On Sat, Feb 13, 2010 at 08:30:07PM -0500, jim owens wrote:
> Josef Bacik wrote:
> >On Wed, Feb 10, 2010 at 01:53:50PM -0500, jim owens wrote:
> >>+	/* traditional 512-byte device sector alignment is the
> >>+	 * minimum required. if they have a larger sector disk
> >>+	 * (possibly multiple sizes in the filesystem) and need
> >>+	 * a larger alignment for this I/O, we just fail later. +	 */
> >>+	if (offset & 511)
> >>+		return -EINVAL;
> >>+
> >>+	/* check memory alignment, blocks cannot straddle pages.
> >>+	 * allow 0-length vectors which are questionable but seem legal.
> >>+	 */
> >>+	for (seg = 0; seg < nr_segs; seg++) {
> >>+		if (iov[seg].iov_len && ((unsigned long)iov[seg].iov_base & 511))
> >>+			return -EINVAL;
> >>+		if (iov[seg].iov_len & 511)
> >>+			return -EINVAL;
> >>+		done += iov[seg].iov_len;
> >>+	}
> >
> >Lets try and keep to what everybody else does and just limit it based on
> >blocksize.  That way we can stay consistent with the rest of the fs's, and we
> >don't have an ugly magic number.
> 
> The problem that I did not explain in my comment is that other fs's
> get the blocksize from 1 device bdi, which usually will be 512.  But
> the btrfs bdi covers all volumes and gives the btrf logical 4096 size.
> If we do what is done in direct-io.c then we only allow access on 4k
> (or in the future larger logical) boundaries.
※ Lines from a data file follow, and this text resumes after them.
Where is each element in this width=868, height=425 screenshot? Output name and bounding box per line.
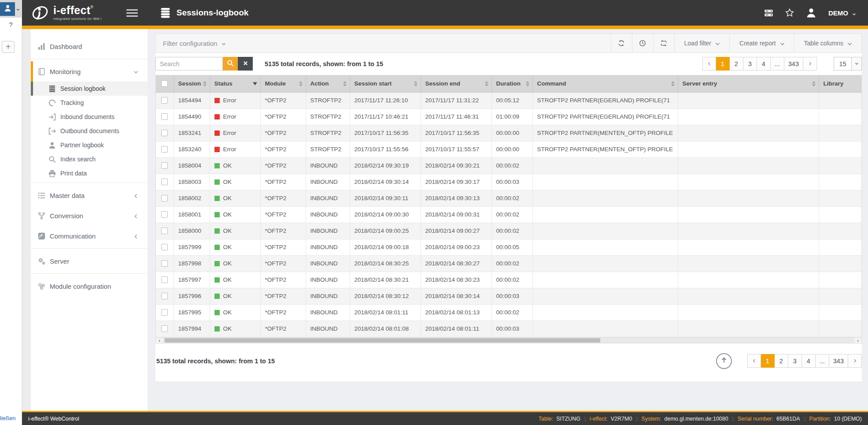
- os-user-avatar[interactable]: [0, 2, 15, 16]
- close-link[interactable]: ließen: [0, 415, 15, 421]
- help-button[interactable]: ?: [0, 21, 22, 28]
- table-columns-button[interactable]: Table columns: [794, 34, 862, 52]
- column-header-duration[interactable]: Duration: [491, 75, 532, 92]
- column-header-library[interactable]: Library: [819, 75, 862, 92]
- row-checkbox[interactable]: [161, 130, 168, 136]
- page-button-3[interactable]: 3: [788, 354, 802, 368]
- column-header-status[interactable]: Status: [210, 75, 260, 92]
- prev-page-button[interactable]: [702, 57, 716, 71]
- row-checkbox[interactable]: [161, 179, 168, 185]
- table-row[interactable]: 1857996OK*OFTP2INBOUND2018/02/14 08:30:1…: [156, 288, 862, 304]
- sidebar-item-conversion[interactable]: Conversion: [31, 205, 148, 226]
- page-size-select[interactable]: 15: [834, 57, 862, 71]
- sidebar-item-server[interactable]: Server: [31, 251, 148, 271]
- repeat-button[interactable]: [653, 34, 674, 52]
- sidebar-item-module-configuration[interactable]: Module configuration: [31, 276, 148, 296]
- page-button-343[interactable]: 343: [829, 354, 848, 368]
- table-row[interactable]: 1854490Error*OFTP2STROFTP22017/11/17 10:…: [156, 108, 862, 125]
- table-row[interactable]: 1857997OK*OFTP2INBOUND2018/02/14 08:30:2…: [156, 272, 862, 288]
- horizontal-scrollbar[interactable]: ‹ ›: [155, 337, 862, 343]
- sidebar-item-tracking[interactable]: Tracking: [31, 96, 148, 110]
- table-row[interactable]: 1858004OK*OFTP2INBOUND2018/02/14 09:30:1…: [156, 157, 862, 174]
- scroll-to-top-button[interactable]: [716, 353, 732, 369]
- clear-search-button[interactable]: [238, 57, 253, 71]
- page-button-2[interactable]: 2: [730, 57, 743, 71]
- row-checkbox[interactable]: [161, 162, 168, 169]
- sidebar-item-session-logbook[interactable]: Session logbook: [31, 82, 148, 96]
- table-row[interactable]: 1857995OK*OFTP2INBOUND2018/02/14 08:01:1…: [156, 304, 862, 321]
- column-header-command[interactable]: Command: [532, 75, 678, 92]
- select-all-checkbox[interactable]: [161, 80, 168, 87]
- sort-icon[interactable]: [485, 81, 488, 86]
- row-checkbox[interactable]: [161, 146, 168, 153]
- sidebar-item-inbound-documents[interactable]: Inbound documents: [31, 110, 148, 124]
- next-page-button[interactable]: [803, 57, 817, 71]
- scroll-left-icon[interactable]: ‹: [156, 338, 163, 343]
- search-input[interactable]: [155, 57, 223, 71]
- create-report-button[interactable]: Create report: [729, 34, 794, 52]
- page-button-3[interactable]: 3: [743, 57, 757, 71]
- scrollbar-thumb[interactable]: [165, 338, 600, 343]
- table-row[interactable]: 1858000OK*OFTP2INBOUND2018/02/14 09:00:2…: [156, 223, 862, 239]
- sidebar-item-dashboard[interactable]: Dashboard: [31, 36, 148, 56]
- page-button-1[interactable]: 1: [716, 57, 730, 71]
- select-all-header[interactable]: [156, 75, 174, 92]
- table-row[interactable]: 1854494Error*OFTP2STROFTP22017/11/17 11:…: [156, 92, 862, 108]
- menu-toggle-icon[interactable]: [126, 7, 138, 19]
- server-status-icon[interactable]: [764, 8, 773, 18]
- next-page-button[interactable]: [848, 354, 862, 368]
- sort-icon[interactable]: [343, 81, 347, 86]
- column-header-server-entry[interactable]: Server entry: [678, 75, 819, 92]
- row-checkbox[interactable]: [161, 293, 168, 299]
- sort-icon[interactable]: [671, 81, 675, 86]
- column-header-session-start[interactable]: Session start: [350, 75, 421, 92]
- page-button-1[interactable]: 1: [761, 354, 775, 368]
- table-row[interactable]: 1853240Error*OFTP2STROFTP22017/10/17 11:…: [156, 141, 862, 157]
- user-menu[interactable]: DEMO: [828, 9, 857, 17]
- row-checkbox[interactable]: [161, 260, 168, 267]
- chevron-down-icon[interactable]: [16, 6, 20, 10]
- sidebar-item-index-search[interactable]: Index search: [31, 152, 148, 166]
- page-button-343[interactable]: 343: [784, 57, 803, 71]
- row-checkbox[interactable]: [161, 227, 168, 234]
- page-button-4[interactable]: 4: [757, 57, 771, 71]
- sort-icon[interactable]: [299, 81, 303, 86]
- row-checkbox[interactable]: [161, 211, 168, 218]
- clock-button[interactable]: [632, 34, 653, 52]
- table-row[interactable]: 1853241Error*OFTP2STROFTP22017/10/17 11:…: [156, 125, 862, 141]
- row-checkbox[interactable]: [161, 309, 168, 316]
- table-row[interactable]: 1857998OK*OFTP2INBOUND2018/02/14 08:30:2…: [156, 255, 862, 272]
- search-button[interactable]: [223, 57, 238, 71]
- sidebar-item-print-data[interactable]: Print data: [31, 166, 148, 180]
- user-avatar-icon[interactable]: [806, 7, 816, 18]
- row-checkbox[interactable]: [161, 195, 168, 201]
- add-tab-button[interactable]: +: [2, 41, 15, 53]
- column-header-session[interactable]: Session: [174, 75, 210, 92]
- filter-configuration-toggle[interactable]: Filter configuration: [163, 34, 226, 52]
- table-row[interactable]: 1858003OK*OFTP2INBOUND2018/02/14 09:30:1…: [156, 174, 862, 190]
- table-row[interactable]: 1858002OK*OFTP2INBOUND2018/02/14 09:30:1…: [156, 190, 862, 206]
- row-checkbox[interactable]: [161, 113, 168, 120]
- sort-icon[interactable]: [526, 81, 529, 86]
- row-checkbox[interactable]: [161, 325, 168, 332]
- sidebar-item-partner-logbook[interactable]: Partner logbook: [31, 138, 148, 152]
- sort-icon[interactable]: [414, 81, 417, 86]
- refresh-button[interactable]: [611, 34, 632, 52]
- load-filter-button[interactable]: Load filter: [674, 34, 729, 52]
- column-header-module[interactable]: Module: [260, 75, 306, 92]
- scroll-right-icon[interactable]: ›: [854, 338, 861, 343]
- favorites-star-icon[interactable]: [785, 8, 794, 17]
- table-row[interactable]: 1858001OK*OFTP2INBOUND2018/02/14 09:00:3…: [156, 206, 862, 223]
- column-header-session-end[interactable]: Session end: [421, 75, 491, 92]
- sidebar-item-communication[interactable]: Communication: [31, 226, 148, 246]
- column-header-action[interactable]: Action: [306, 75, 350, 92]
- page-button-4[interactable]: 4: [802, 354, 816, 368]
- prev-page-button[interactable]: [747, 354, 761, 368]
- sidebar-item-outbound-documents[interactable]: Outbound documents: [31, 124, 148, 138]
- row-checkbox[interactable]: [161, 97, 168, 104]
- row-checkbox[interactable]: [161, 276, 168, 283]
- sidebar-item-master-data[interactable]: Master data: [31, 185, 148, 205]
- sort-icon[interactable]: [812, 81, 816, 86]
- sort-icon[interactable]: [203, 81, 207, 86]
- sidebar-item-monitoring[interactable]: Monitoring: [31, 61, 148, 82]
We can record the smallest alignment while scanning the devices and just
use that.  In general 4K is good enough, although some other database
company might be more worried about smaller numbers.

> 
> While the hard-code is ugly, at least you see it without chasing
> some silly #define.  As I said in my [00], I think we need to go
> to whatever the device supports because people expect that directio
> works in 512 byte multiples.
> 
> This 512-byte stuff dictates a bunch of coding throughout, but I
> felt it was important to do it.  If people really think logical
> fs block size is the way to go, we can delete code.
> 
> Note that my "smaller than a logical block" decision also gates
> code which I did to allow something like a raid 1 where 1 device
> is 512 byte blocks and the other has 4k blocks.  This should work
> fine for cache I/O so I wanted to make it work here too.
> 
> On the other hand, if they make a mixed raid5, any 512-byte access
> to an extent on a 4k drive will be caught as an error (your later
> comment where you think I don't need the check) but any extent
> on the 512-byte disk can be read at the 512-byte boundary.  This
> might be confusing to users but strictly follows directio rules.
> 
> >>+	diocb->rw = rw;
> >>+	diocb->kiocb = kiocb;
> >>+ 	diocb->start = offset;
> >>+	diocb->begin = offset;
> >>+	diocb->terminate = offset + done;
> >
> >This is more of a preference and less of a technical issue, but it would be nice
> >to be able to clean this stuff up so we don't have a bunch of fields that all
> >carry the same information.
> 
> I wanted to do a cleanup... but I was under intense time pressure to
> get (what I though was) a complete working version up to the list.
> Now I have some more time so I'll take a stab at it.
> 
> >>+	diocb->inode = inode;
> >>+	diocb->blocksize = BTRFS_I(diocb->inode)->root->sectorsize;
> >>+
> >
> >We can just take this out of the inode, no sense in carrying blocksize around by
> >itself.
> 
> This is one of those performance trade-offs. I did that because it cuts
> 2 derefs for each time blocksize is used... and there are 31 of them by
> my count.  I am trading 4 bytes of extra memory for less instructions.
> It really would not be 62 instructions because the compiler probably
> will optimize some of them away. We don't go nuts about number of
> instructions like some kernel subsystems, so if people want it the other
> way, I'm fine changing it.

When this kind of optimization matters for btrfs, we'll all be retired
and on the beach ;)  I'd just make a helper that pulls the block size
out of the inode.

> 
> >>+	diocb->umc.user_iov = iov;
> >>+	diocb->umc.work_iov = *iov;
> >
> >Really?  There has to be a better way to get this done.
> 
> Well, if you have an idea, let me know.  I know this stuff is ugly but
> I can not modify the input kiocb and I need to deal with the problem
> that the #%$^ multiple user memory vectors are only 512 byte aligned
> and are likely not on device extent boundaries anyway even if they
> are page aligned.
> 
> While I hope no application writer is insane enough to do it, the
> way the interface is designed, they could say read 16K and hand me
> 32 vectors with each being 512 bytes.
> 
> The only way to simplify memory handling is to be like direct-io.c
> and drive the top level by walking the user vectors.  But that would
> greatly suck for btrfs extent handling, particularly for compression.
> I chose to write ugly vector handling code to make the performance
> the best possible, which is to drive the top level by file extent.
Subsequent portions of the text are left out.